Por Juan Carlos Pedreira @juancpedreira

16 jun 2014, 12:00 am 2 min de lectura

Hay estimados que apuntan a que el 47 % (110 millones) de todos los adultos en Estados Unidos han sido víctimas de información personal expuesta a un ladrón cibernético, comúnmente denominado hacker. Los números son dramáticos —432 millones de cuentas comprometidas por estos criminales en solo 12 meses— debe ser un llamado a las empresas a que vigilen mejor sus sistemas de seguridad interna. Eso es lo menos que podemos esperar los consumidores cuando libre y voluntariamente entregamos a las compañías nuestras tarjetas de créditos, teléfonos, números de licencia y hasta el seguro social. Empresas como eBay, Target, Michaels, Neiman Marcus y hasta P. F. Changs han reportado en los pasados meses ataques de gran envergadura a las bases de datos de sus clientes. Se desconoce la magnitud de estos ataques a multinacionales en consumidores dentro de Puerto Rico. ¿Y qué podemos hacer nosotros como clientes? Prácticamente nada. Literalmente tendríamos que vivir pagándolo todo cash, no comprar nada online y no revelar ningún dato personal a estas empresas.
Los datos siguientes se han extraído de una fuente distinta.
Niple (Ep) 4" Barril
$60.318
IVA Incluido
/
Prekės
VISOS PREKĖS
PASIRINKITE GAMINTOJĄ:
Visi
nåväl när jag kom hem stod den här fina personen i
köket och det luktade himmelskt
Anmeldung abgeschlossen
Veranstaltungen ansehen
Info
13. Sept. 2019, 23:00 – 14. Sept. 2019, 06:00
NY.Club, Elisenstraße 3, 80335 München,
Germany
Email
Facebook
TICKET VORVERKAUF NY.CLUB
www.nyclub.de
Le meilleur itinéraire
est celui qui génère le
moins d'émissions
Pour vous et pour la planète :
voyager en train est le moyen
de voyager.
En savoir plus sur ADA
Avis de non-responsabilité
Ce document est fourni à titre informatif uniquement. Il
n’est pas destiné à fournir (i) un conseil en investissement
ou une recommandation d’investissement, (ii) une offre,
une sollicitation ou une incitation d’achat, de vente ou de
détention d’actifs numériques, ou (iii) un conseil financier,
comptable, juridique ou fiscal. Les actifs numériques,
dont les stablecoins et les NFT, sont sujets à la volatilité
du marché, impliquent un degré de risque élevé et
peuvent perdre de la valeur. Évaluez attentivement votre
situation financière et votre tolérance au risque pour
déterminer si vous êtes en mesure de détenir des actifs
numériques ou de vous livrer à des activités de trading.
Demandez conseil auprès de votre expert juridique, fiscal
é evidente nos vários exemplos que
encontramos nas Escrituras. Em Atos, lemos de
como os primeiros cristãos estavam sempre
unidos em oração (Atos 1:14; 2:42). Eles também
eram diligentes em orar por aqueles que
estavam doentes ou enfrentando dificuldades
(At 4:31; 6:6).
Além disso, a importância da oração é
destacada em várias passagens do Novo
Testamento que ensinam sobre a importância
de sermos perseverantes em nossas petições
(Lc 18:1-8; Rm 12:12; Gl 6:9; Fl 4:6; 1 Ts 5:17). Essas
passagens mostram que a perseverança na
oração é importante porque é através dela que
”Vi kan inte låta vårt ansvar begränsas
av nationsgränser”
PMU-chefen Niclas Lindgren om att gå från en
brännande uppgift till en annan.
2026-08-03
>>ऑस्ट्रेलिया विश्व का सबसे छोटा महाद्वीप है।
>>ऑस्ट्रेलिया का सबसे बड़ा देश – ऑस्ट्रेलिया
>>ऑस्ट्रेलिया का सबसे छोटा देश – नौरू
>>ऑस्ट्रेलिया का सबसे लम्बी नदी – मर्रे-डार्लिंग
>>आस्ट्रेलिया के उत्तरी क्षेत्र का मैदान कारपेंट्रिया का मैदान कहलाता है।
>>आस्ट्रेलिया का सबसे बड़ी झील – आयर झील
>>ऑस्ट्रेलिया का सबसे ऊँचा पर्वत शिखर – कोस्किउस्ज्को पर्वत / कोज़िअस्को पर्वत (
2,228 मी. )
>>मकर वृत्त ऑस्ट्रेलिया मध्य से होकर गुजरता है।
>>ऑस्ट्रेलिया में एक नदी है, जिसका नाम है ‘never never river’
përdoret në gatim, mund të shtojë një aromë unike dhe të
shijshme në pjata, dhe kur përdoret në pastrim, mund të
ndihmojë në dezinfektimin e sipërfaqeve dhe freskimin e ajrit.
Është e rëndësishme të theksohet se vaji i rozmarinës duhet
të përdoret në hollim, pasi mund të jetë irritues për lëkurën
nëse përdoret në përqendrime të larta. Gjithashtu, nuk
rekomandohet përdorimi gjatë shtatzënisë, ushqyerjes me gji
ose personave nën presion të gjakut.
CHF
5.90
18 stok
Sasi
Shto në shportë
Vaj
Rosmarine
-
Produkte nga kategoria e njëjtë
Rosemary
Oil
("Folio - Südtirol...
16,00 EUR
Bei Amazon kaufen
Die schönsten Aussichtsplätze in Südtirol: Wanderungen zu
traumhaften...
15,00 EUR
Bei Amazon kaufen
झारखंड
Es hora de que el Departamento de Asuntos del Consumidor (DACO) invierta recursos en investigar y asegurarse de que los comercios en Puerto Rico tienen buenas prácticas para salvaguardar los datos de sus clientes. ¿Cuándo fue la última vez que DACO señaló un comercio que no tiene buenas prácticas en el manejo de los datos personales de sus clientes? No recuerdo ningún señalamiento de DACO sobre la responsabilidad del comerci. Siempre son campañas de orientación a los consumidores y ahí queda la cosa. Es más fácil pasarles la responsabilidad a los clientes diciendo que no compartan el pin de su tarjeta ATH o que no divulguen datos como su número de seguro social. Sin embargo, el caso de Target nos demuestra claramente la negligencia del comercio, al permitir acceso a su red interna a terceros, causando la pérdida de más de 40 millones de datos de tarjetas de crédito y débito de sus clientes. En Puerto Rico, los comercios podrían exponer datos personales al no contar con firewalls que separen la red interna del negocio del resto de la Internet. Ese mismo comercio también pudiese tener su wifi abierto y las cajas registradoras estar conectadas en la misma red. Estos errores que son obvios y fáciles de corregir son por donde entran los hackers. También no tener los sistemas anti-virus actualizados o no tener un mecanismo de impedir que los empleados puedan descargar archivos son áreas de vulnerabilidad. Ni hablemos de cómo la franja magnética de nuestras tarjetas de crédito son un blanco fácil para que los ladrones cibernéticos puedan “clonar” nuestros datos personales. Han sido los propios comercios los que han cabildeado en contra de utilizar tarjetas de crédito con chips por el costo que representaría actualizar su infraestructura, pero los últimos episodios parecen que forzarán cambios rápidamente.

Haber movido nuestras vidas al mundo online utilizando tecnología que, aunque sofisticada, tiene unas bases vulnerables a estos ataques.